Translated from the Pharmaceutische Centralhalle, by A.G. Vogeler.—Western Druggist.
THE FORMATION OF STARCH IN LEAVES.
In 1750, Bonnet, a Genevese naturalist, remarked that leaves immersed in water became covered in the sun with small bubbles of a gas that he compared to small pearls. In 1772, Priestley, after discovering that the sojourn of animals in a confined atmosphere renders it irrespirable, investigated the influence of plants placed in the same conditions, and he relates, in these words, the discovery that he made on the subject:
"I put a sprig of mint in a quantity of air in which a candle had ceased to burn, and I found that, ten days later, another candle was able to burn therein perfectly well." It is to him, therefore, that is due the honor of having ascertained that plants exert an action upon the atmosphere contrary to that exerted by animals.
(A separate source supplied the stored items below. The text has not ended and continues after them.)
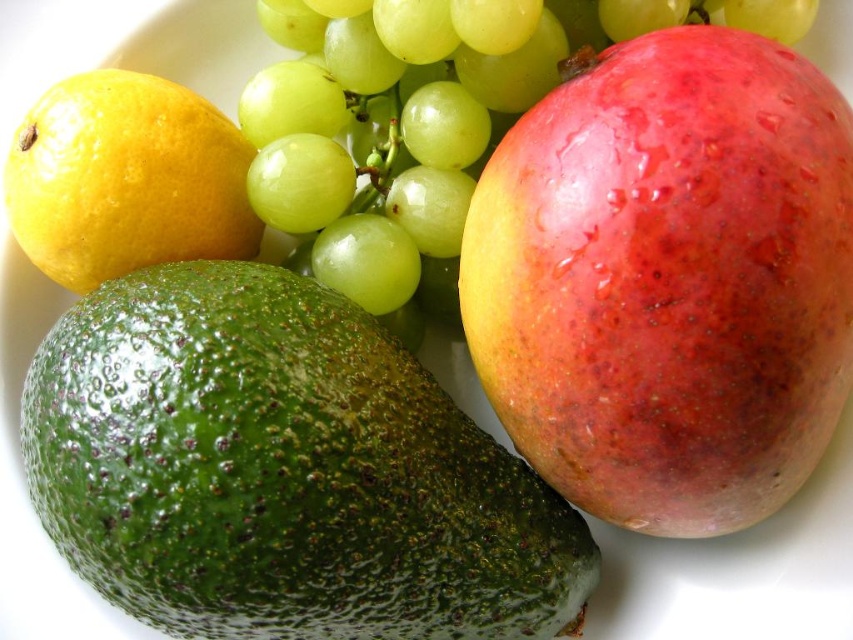 Is point (57, 515) positioned in front of point (437, 193)?

Yes, point (57, 515) is closer to viewer.

Who is shorter, green rough avocado at lower left or green matte grape at upper center?

Standing shorter between the two is green matte grape at upper center.

Locate an element on the screen. green rough avocado at lower left is located at coordinates (283, 472).

Is point (264, 8) in front of point (126, 92)?

No.

The height and width of the screenshot is (640, 853). What do you see at coordinates (425, 104) in the screenshot?
I see `green matte grape at upper center` at bounding box center [425, 104].

Does point (468, 60) lie behind point (136, 208)?

No, it is not.

This screenshot has width=853, height=640. I want to click on green matte grape at upper center, so click(x=425, y=104).

I want to click on shiny red mango at right, so click(x=668, y=280).

Does point (659, 244) come farther from viewer compared to point (643, 20)?

No, (659, 244) is in front of (643, 20).

Between point (717, 280) and point (595, 8), which one is positioned behind?

The point (595, 8) is more distant.

At what (x,y) coordinates should I click in order to perform the action: click on shiny red mango at right. Please return your answer as a coordinate pair (x, y). Looking at the image, I should click on (668, 280).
Priestley, however, was not completely master of his fine experiment; he was ignorant of the fact, notably, that the oxygen is disengaged by plants only as long as they are under the influence of light.
This important discovery is due to Ingenhouse. Finally, it was Sennebier who showed that oxygen is obtained from leaves only when carbonic acid has been introduced into the atmosphere where they remain. Later on, T. De Saussure and Boussingault inquired into the conditions most favorable to assimilation. Boussingault demonstrated, in addition, that the volume of carbonic acid absorbed was equal to that of the oxygen emitted. Now we know, through a common chemical experiment, that carbonic acid contains its own volume of oxygen. It was supposed, then, that carbonic acid was decomposed by sunlight into carbon and oxygen. Things, however, do not proceed so simply. In fact, it is certain that, before the complete decomposition into carbon and oxygen, there comes a moment in which there is oxygen on the one hand and oxide of carbon (CO2 = O + CO) on the other.
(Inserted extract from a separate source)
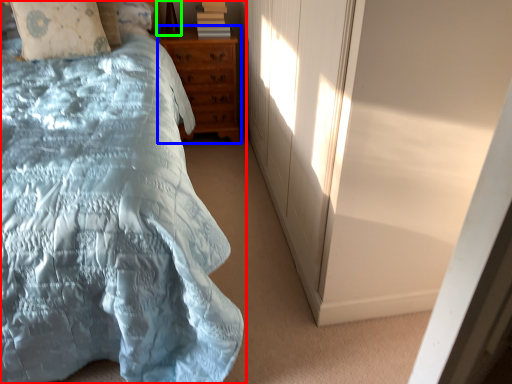 Question: Considering the real-world distances, which object is farthest from bed (highlighted by a red box)? chest of drawers (highlighted by a blue box) or table lamp (highlighted by a green box)?

Choices:
 (A) chest of drawers
 (B) table lamp

Answer: (B)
The decomposition, having reached this point, can go no further, for the oxide of carbon is indecomposable by leaves, as the following experiment proves.
If we put phosphorus and some leaves into an inert gas, such as hydrogen, we in the first place observe the formation of the white fumes of phosphoric acid due to the oxidation of the phosphorus by the oxygen contained in the leaves. This phosphoric acid dissolves in the water of the test glass and the latter becomes transparent again. If, now, we introduce some oxide of carbon, we remark in the sun no formation of phosphoric acid, and this proves that there is no emission of oxygen.